This article was produced and financed by The Fram Centre
The last place you’d expect a kittiwake to want to live
An industrial plant has become the number one most desirable place of residence for black-legged kittiwakes. Totally unexpected to both scientists and the plant’s owners, the Statoil company.
The Fram Centre
“You can safely say that this came as a surprise to us!” says Geir Helge Systad, seabird ecologist at NINA, the Norwegian Institute for Nature Research.
Systad works at the NINA’s department at the Fram Centre, where one of his tasks is to keep track of the black-legged kittiwake population along the Norwegian coast. This is one of the projects in the SEAPOP programme (see fact box).
The black-legged kittiwake is a medium-sized seagull which is most easily recognised by its black wing tips and a more tern-like flight than other gulls.

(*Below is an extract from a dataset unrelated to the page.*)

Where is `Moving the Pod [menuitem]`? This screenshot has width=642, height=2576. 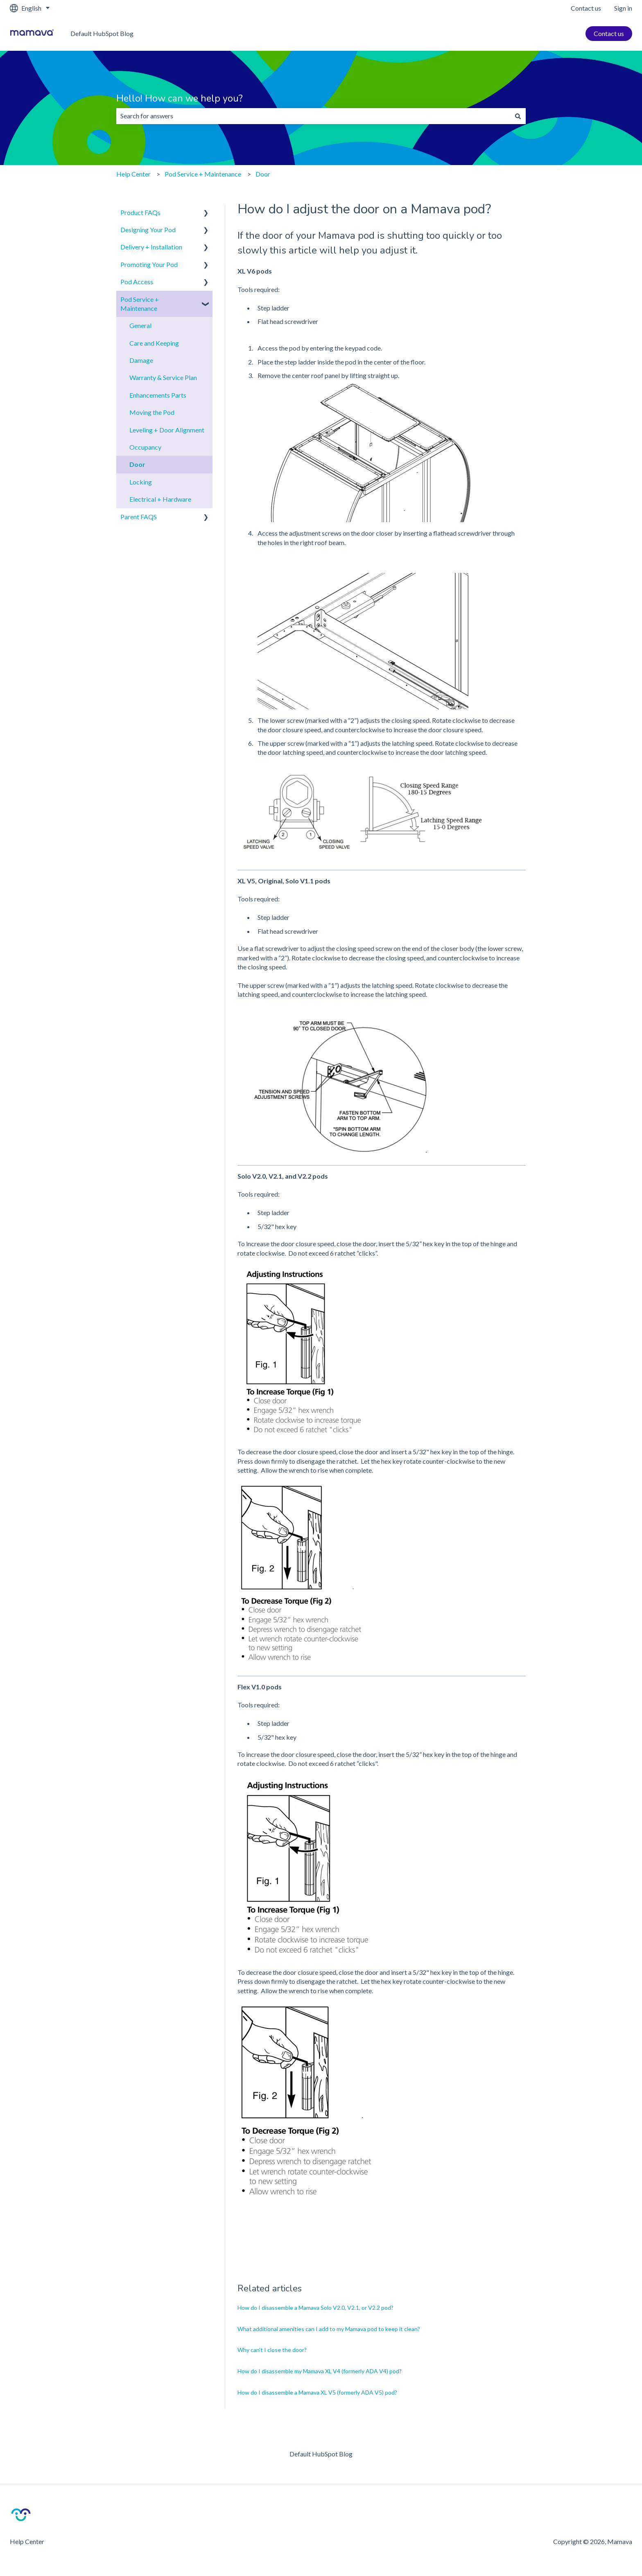 Moving the Pod [menuitem] is located at coordinates (151, 412).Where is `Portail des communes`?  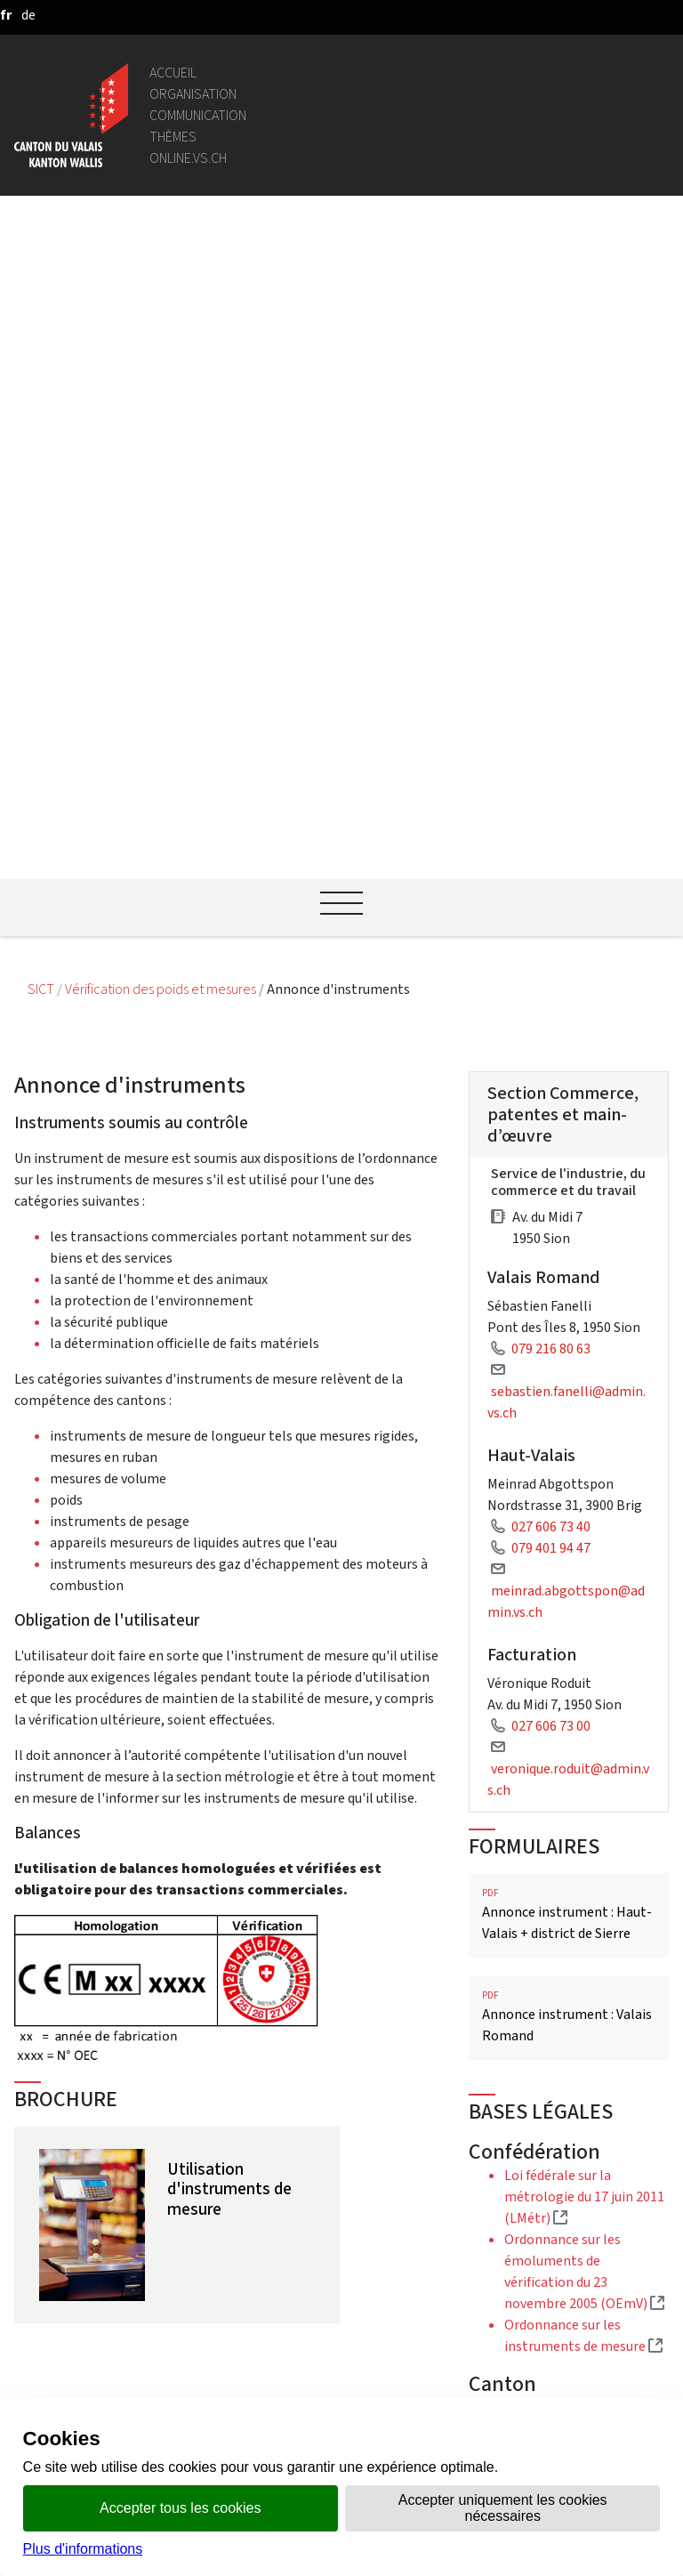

This is the world’s most numerous seagull species, but scientists have recorded a decline in the number of black-legged kittiwakes in recent years.
The population decline is so severe that the species is now on the Norwegian red list, an assessment of the risk of extinction. Species that suffer population decline and that risk becoming extinct in parts of Norway are designated “endangered species” and end up on the red list.
A new home on a rock wall
“At Hjelmsøya island in Finnmark county, for instance, we have recorded a population decline of almost 90 percent since monitoring started in 1984. All over the North Atlantic, we observe reduced numbers of this species. We believe one of the main reasons is food shortage,” says Systad.
But there is no such decline at Melkøya, just outside the city of Hammerfest in Finnmark county. By the time the construction work for the giant gas plant was completed, the island’s topography had undergone major changes: the excavation work to lay the foundation for the industrial plant left a sheer rock wall with surfaces ideally suited as nesting places for black-legged kittiwakes.
And the kittiwakes moved in.
The man-made cliff face now houses around 2500 breeding pairs of black-legged kittiwakes.
An infernal bird racket
Before the completion of the construction work on the island, there had been no reports of black-legged kittiwakes nesting here, only that they used the island as a place to rest.
"This is a different matter entirely, and the island now appears to be the number one desirable address for black-legged kittiwakes,” says Systad with a smile.
The smiles on the faces of the plant’s operators, Statoil, weren’t quite as wide when they discovered the size of the colony. Twenty-five hundred pairs make an infernal racket; they don’t have to chip in and cover the cost of waste collection or clean-up either. And they have only one thing on their minds: breeding. All the same, the story may have a happy ending.
“True, Statoil could legally have demolished the entire ‘neighbourhood’. Luckily, Statoil has strict in-house guidelines on biological diversity and the company’s environmental department found solutions that accommodate all parties, explains Systad.
"They are paving the way for future coexistence, for instance by relocating workmen’s huts, and they will do what they can to avoid disturbing the birds during the vulnerable nesting season,” he adds.
Moves in with other happy couples
Why do the black-legged kittiwakes want to live right in the middle of an industrial zone?
“They’re pretty much like us humans when it comes to behaviour patterns. The rock face is ‘tailor-made’ for kittiwake housing – nests – and the birds have few other natural enemies here. For example, we don’t see many white-tailed sea eagles at Melkøya," says Systad.
The black-legged kittiwake conducts thorough reconnaissance before it settles down and builds a nest. The sight of other kittiwakes nesting contentedly signals that this is a suitable place to breed.
“Rather like us when we’re house-hunting?”
“Yes, you could put it that way,” says NINA-fellow Geir Helge Systad.